▸ **EXERCISE PROMPT**: Could you transcribe all of the data exactly and skip any pictures?

▸ **INFORMATION SHOWN**:
>>>>

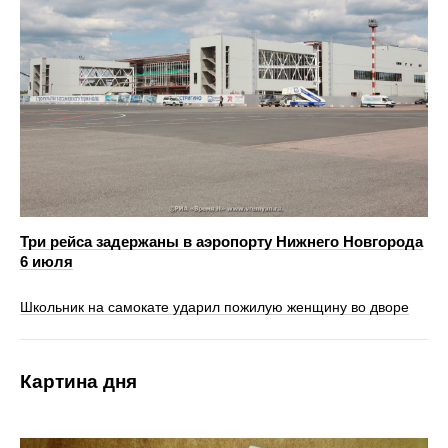
Три рейса задержаны в аэропорту Нижнего Новгорода
6 июля
Школьник на самокате ударил пожилую женщину во дворе
Картина дня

<<<<

▸ **RESPONSE TO THIS EXERCISE**:
Три рейса задержаны в аэропорту Нижнего Новгорода
6 июля
Школьник на самокате ударил пожилую женщину во дворе
Картина дня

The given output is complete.